A genealogia da violência, assim desenvolvida, consegue escapar da retórica legalista, que vê no declínio da autoridade vertical de tipo paterna a fonte da violência e, por isso, só consegue pensar formas regressivas de recomposição da autoridade. Escapa também da retórica naturalista, que cultiva o desamparo e a maternagem como aspiração reificada de solidariedade. Ou seja, depois da banalidade do mal, a excepcionalidade do mal.
Cultura pitbull e “sequestros relâmpagos”
Se na primeira parte dos Cadernos destacam-se as virtudes metódicas e teóricas de nosso autor, o returno do livro faz falar o cronista de uma época, o historiador das pequenas causas. São vidas simples, casos banais, contados com o que lhes falta, a saber, reconhecimento da dignidade. Por exemplo, a trajetória de um homem pobre que perde trabalho, esposa e família. Errante, mata cruelmente a menina que lhe oferece flores e comida. Violência inesperada contra a única pessoa que foi gentil com ele. Cinco anos de cárcere manicomial e escuta psicanalítica não foram suficientes para que ele, réu confesso e dócil, reconstruísse os rastros psíquicos dessa passagem ao ato criminal. Vazio e ausência de reconhecimento. Semelhança invertida com os soldados egressos do Iraque matando suas esposas… inexplicavelmente.
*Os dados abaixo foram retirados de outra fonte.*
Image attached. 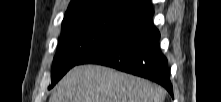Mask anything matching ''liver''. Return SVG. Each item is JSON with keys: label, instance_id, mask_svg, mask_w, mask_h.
Listing matches in <instances>:
<instances>
[{"label": "liver", "instance_id": "6515ba94", "mask_svg": "<svg viewBox=\"0 0 221 102\" xmlns=\"http://www.w3.org/2000/svg\"><path fill=\"white\" fill-rule=\"evenodd\" d=\"M165 90L145 79L98 65L71 69L49 102H163Z\"/></svg>", "mask_w": 221, "mask_h": 102}]
</instances>
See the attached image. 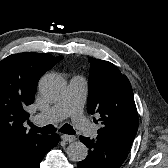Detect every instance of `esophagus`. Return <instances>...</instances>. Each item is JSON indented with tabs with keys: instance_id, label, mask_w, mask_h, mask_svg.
<instances>
[{
	"instance_id": "obj_1",
	"label": "esophagus",
	"mask_w": 168,
	"mask_h": 168,
	"mask_svg": "<svg viewBox=\"0 0 168 168\" xmlns=\"http://www.w3.org/2000/svg\"><path fill=\"white\" fill-rule=\"evenodd\" d=\"M61 139L65 142H73V141H75L76 137L74 135L63 134V135H61Z\"/></svg>"
}]
</instances>
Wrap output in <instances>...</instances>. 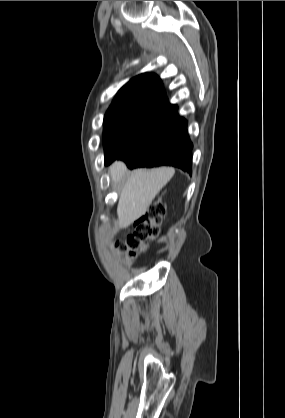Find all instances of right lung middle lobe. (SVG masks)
Segmentation results:
<instances>
[{"label": "right lung middle lobe", "mask_w": 285, "mask_h": 418, "mask_svg": "<svg viewBox=\"0 0 285 418\" xmlns=\"http://www.w3.org/2000/svg\"><path fill=\"white\" fill-rule=\"evenodd\" d=\"M174 112L173 109L140 103L110 106L103 123L105 159L119 156L132 148L167 121Z\"/></svg>", "instance_id": "dd1d6c3e"}]
</instances>
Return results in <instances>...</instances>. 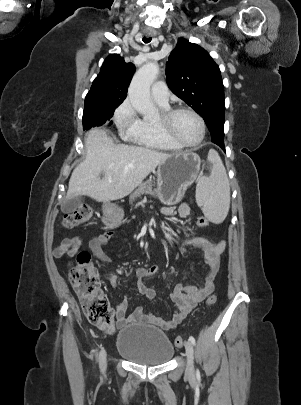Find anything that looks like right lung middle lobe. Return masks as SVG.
<instances>
[{
	"label": "right lung middle lobe",
	"instance_id": "dd1d6c3e",
	"mask_svg": "<svg viewBox=\"0 0 301 405\" xmlns=\"http://www.w3.org/2000/svg\"><path fill=\"white\" fill-rule=\"evenodd\" d=\"M119 105L112 106L105 100H90L85 102L83 112V128L90 129L105 123L112 124L111 118Z\"/></svg>",
	"mask_w": 301,
	"mask_h": 405
}]
</instances>
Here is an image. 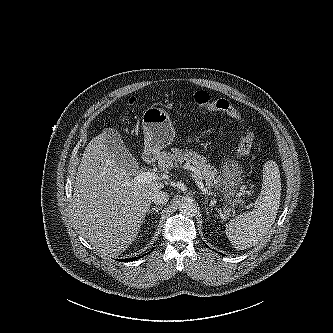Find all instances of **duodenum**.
<instances>
[{
	"mask_svg": "<svg viewBox=\"0 0 333 333\" xmlns=\"http://www.w3.org/2000/svg\"><path fill=\"white\" fill-rule=\"evenodd\" d=\"M144 163L149 165L155 161V153L152 151H148L144 154Z\"/></svg>",
	"mask_w": 333,
	"mask_h": 333,
	"instance_id": "obj_1",
	"label": "duodenum"
}]
</instances>
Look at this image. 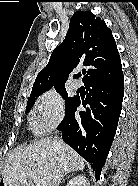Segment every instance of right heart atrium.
I'll list each match as a JSON object with an SVG mask.
<instances>
[{
  "instance_id": "1",
  "label": "right heart atrium",
  "mask_w": 138,
  "mask_h": 186,
  "mask_svg": "<svg viewBox=\"0 0 138 186\" xmlns=\"http://www.w3.org/2000/svg\"><path fill=\"white\" fill-rule=\"evenodd\" d=\"M64 118V101L55 89L43 93L35 104L34 125L40 132L56 128Z\"/></svg>"
}]
</instances>
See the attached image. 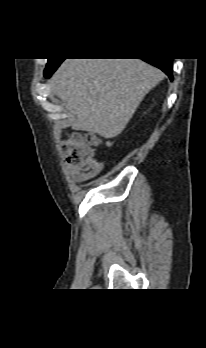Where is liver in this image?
<instances>
[{
	"label": "liver",
	"mask_w": 206,
	"mask_h": 348,
	"mask_svg": "<svg viewBox=\"0 0 206 348\" xmlns=\"http://www.w3.org/2000/svg\"><path fill=\"white\" fill-rule=\"evenodd\" d=\"M164 74L141 59H66L51 78L73 128L119 135Z\"/></svg>",
	"instance_id": "1"
}]
</instances>
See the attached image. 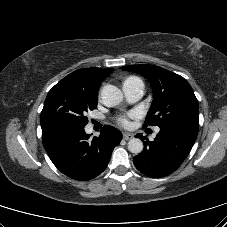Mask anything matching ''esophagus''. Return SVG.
<instances>
[{
	"label": "esophagus",
	"instance_id": "esophagus-1",
	"mask_svg": "<svg viewBox=\"0 0 227 227\" xmlns=\"http://www.w3.org/2000/svg\"><path fill=\"white\" fill-rule=\"evenodd\" d=\"M134 136H133V134H131V133H123V139L124 140H130V139H132Z\"/></svg>",
	"mask_w": 227,
	"mask_h": 227
}]
</instances>
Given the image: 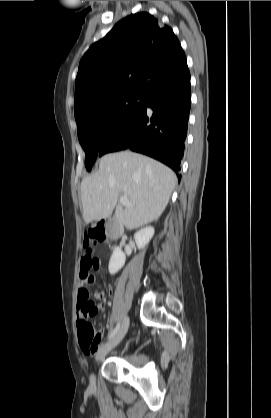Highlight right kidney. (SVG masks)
Listing matches in <instances>:
<instances>
[{
  "label": "right kidney",
  "mask_w": 271,
  "mask_h": 418,
  "mask_svg": "<svg viewBox=\"0 0 271 418\" xmlns=\"http://www.w3.org/2000/svg\"><path fill=\"white\" fill-rule=\"evenodd\" d=\"M154 228L151 226L145 227L137 231L134 235L135 243L138 249H143L151 240L154 235ZM126 256L122 249L117 247L109 261V272L110 274H116L125 264Z\"/></svg>",
  "instance_id": "obj_1"
}]
</instances>
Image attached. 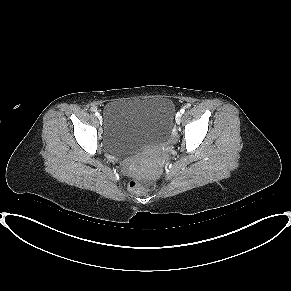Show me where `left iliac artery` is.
<instances>
[{"instance_id": "left-iliac-artery-1", "label": "left iliac artery", "mask_w": 291, "mask_h": 291, "mask_svg": "<svg viewBox=\"0 0 291 291\" xmlns=\"http://www.w3.org/2000/svg\"><path fill=\"white\" fill-rule=\"evenodd\" d=\"M184 112H185V109L182 108V109L180 110V113L183 114Z\"/></svg>"}]
</instances>
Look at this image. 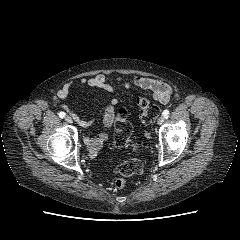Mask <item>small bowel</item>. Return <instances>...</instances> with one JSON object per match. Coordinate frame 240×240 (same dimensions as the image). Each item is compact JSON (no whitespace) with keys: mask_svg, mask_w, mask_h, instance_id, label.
<instances>
[{"mask_svg":"<svg viewBox=\"0 0 240 240\" xmlns=\"http://www.w3.org/2000/svg\"><path fill=\"white\" fill-rule=\"evenodd\" d=\"M116 81L118 85L123 89L132 90L134 88H138L145 92L151 93L153 98L162 104H167L172 95V88L169 85L148 77L136 76L133 80L130 81L122 76H118L116 78ZM80 84L98 88L109 93H114V87L104 74H98L89 78H82L80 80ZM71 87V82L65 83L63 87L57 91L58 98H67L71 91ZM117 102V99L115 97H112L104 109L103 131L97 136L86 137L84 139V143L90 152L95 153L100 150L104 142L108 139L107 131L115 120V106L117 105ZM62 107L69 110L68 106L65 104H63ZM72 116L83 128H88L94 123V118L90 120H80L76 114L72 113Z\"/></svg>","mask_w":240,"mask_h":240,"instance_id":"obj_1","label":"small bowel"}]
</instances>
Semelhança não simétrica entre vencidos e vencedores, como o grito de dor de As Troianas, tragédia de Eurípedes. Falsa equivalência que reaparece na crítica da ideia de que a guerra é a política feita por outros meios (tese de Clausewitz). O diagnóstico desconstrói as oposições fáceis dessa nova forma de violência: crueldade asséptica, crueldade excepcional, crueldade que não faz exemplos.
Não se trata apenas da banal identificação do criminoso com a exceção transgressora que funda a lei, mas da universalização da exceção em uma nova forma de lei. É o Império de um lado e Dogville de outro. Não é o futebol arte contra o futebol força, mas a permissividade dos árbitros universalizada pela corrupção dos cartolas; Maradona procurando a cura, mas não a salvação em Cuba; impactante retrospectiva política que nos apresenta página a página a gradual substituição do poder ostensivo e da violência visível, dos tempos de Antonio Carlos Magalhães, pelo poder invisível e pela violência excessiva, da era FHC e Lula; Estado burocratizado sem densidade afetiva e efetiva; o risco como valor ético básico (para o outro).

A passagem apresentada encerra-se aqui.